(INPUT Opens)

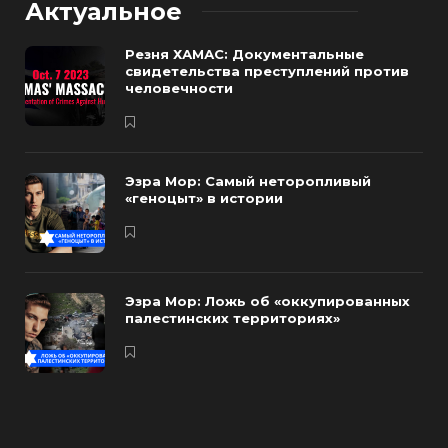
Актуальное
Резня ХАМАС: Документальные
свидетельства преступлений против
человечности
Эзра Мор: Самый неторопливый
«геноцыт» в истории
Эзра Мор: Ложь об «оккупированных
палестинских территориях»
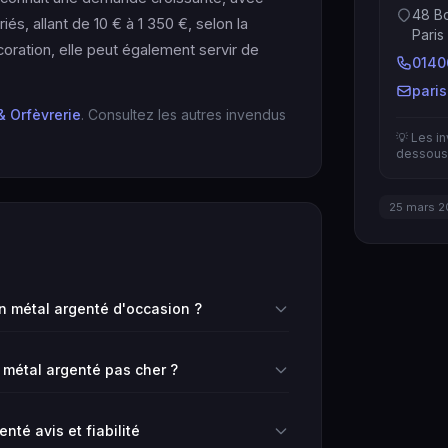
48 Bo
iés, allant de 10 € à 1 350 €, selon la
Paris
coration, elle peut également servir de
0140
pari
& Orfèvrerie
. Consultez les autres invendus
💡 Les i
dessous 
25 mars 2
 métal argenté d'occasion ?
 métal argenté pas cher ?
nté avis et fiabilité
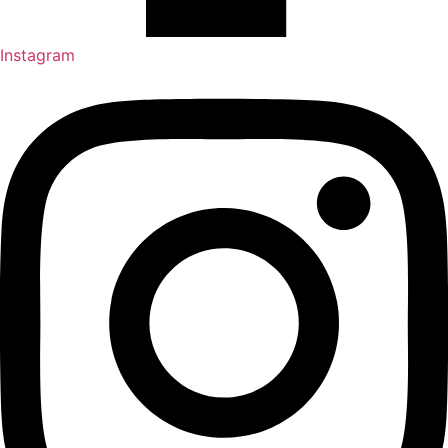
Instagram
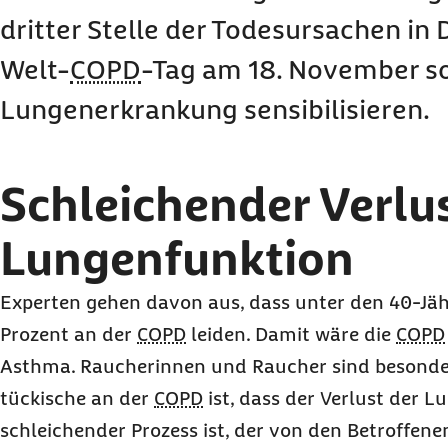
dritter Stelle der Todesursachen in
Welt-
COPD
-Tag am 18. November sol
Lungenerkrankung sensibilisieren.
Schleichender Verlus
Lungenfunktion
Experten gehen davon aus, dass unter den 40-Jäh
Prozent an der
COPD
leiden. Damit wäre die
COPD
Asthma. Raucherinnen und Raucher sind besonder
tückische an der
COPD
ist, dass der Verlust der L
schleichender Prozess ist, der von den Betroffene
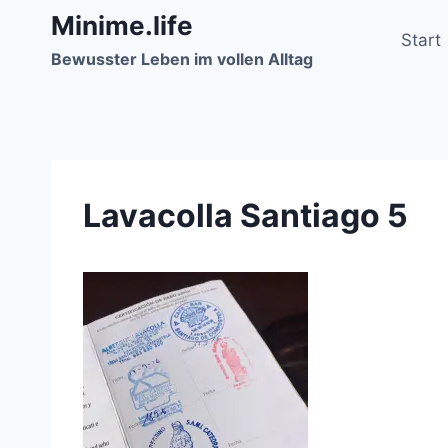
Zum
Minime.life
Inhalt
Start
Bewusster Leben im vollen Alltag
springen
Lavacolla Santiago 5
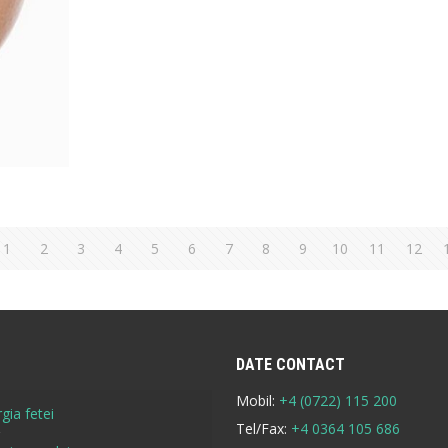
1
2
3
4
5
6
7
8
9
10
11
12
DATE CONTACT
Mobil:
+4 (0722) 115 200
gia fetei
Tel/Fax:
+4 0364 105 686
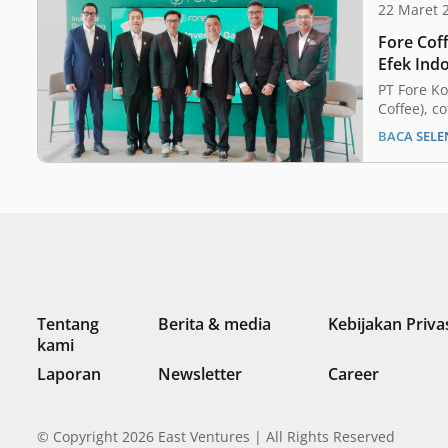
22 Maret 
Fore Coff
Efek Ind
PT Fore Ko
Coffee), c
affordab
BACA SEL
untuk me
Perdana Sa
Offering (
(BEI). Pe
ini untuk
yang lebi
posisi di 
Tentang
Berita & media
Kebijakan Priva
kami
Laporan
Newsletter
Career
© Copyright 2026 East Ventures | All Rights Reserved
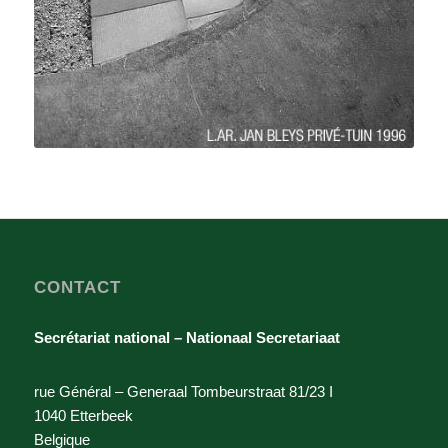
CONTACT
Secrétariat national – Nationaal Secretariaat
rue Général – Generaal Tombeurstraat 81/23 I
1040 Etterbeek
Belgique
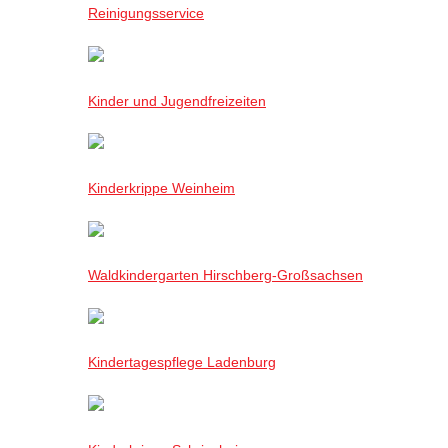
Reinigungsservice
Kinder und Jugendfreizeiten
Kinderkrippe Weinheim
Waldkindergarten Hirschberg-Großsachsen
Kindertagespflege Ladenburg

(INPUT Closes)

**WHAT YOU HAVE TO DO**
Set down exactly and only the lines from the start of the entries above through the line containing "ist, dass der Verlust der L", both ends included, omitting the pictures.

**ANSWER BELOW**
Актуальное
Резня ХАМАС: Документальные
свидетельства преступлений против
человечности
Эзра Мор: Самый неторопливый
«геноцыт» в истории
Эзра Мор: Ложь об «оккупированных
палестинских территориях»
48 Bo
iés, allant de 10 € à 1 350 €, selon la
Paris
coration, elle peut également servir de
0140
pari
& Orfèvrerie
. Consultez les autres invendus
💡 Les i
dessous 
25 mars 2
 métal argenté d'occasion ?
 métal argenté pas cher ?
nté avis et fiabilité
Instagram
dritter Stelle der Todesursachen in
Welt-
COPD
-Tag am 18. November sol
Lungenerkrankung sensibilisieren.
Schleichender Verlus
Lungenfunktion
Experten gehen davon aus, dass unter den 40-Jäh
Prozent an der
COPD
leiden. Damit wäre die
COPD
Asthma. Raucherinnen und Raucher sind besonder
tückische an der
COPD
ist, dass der Verlust der L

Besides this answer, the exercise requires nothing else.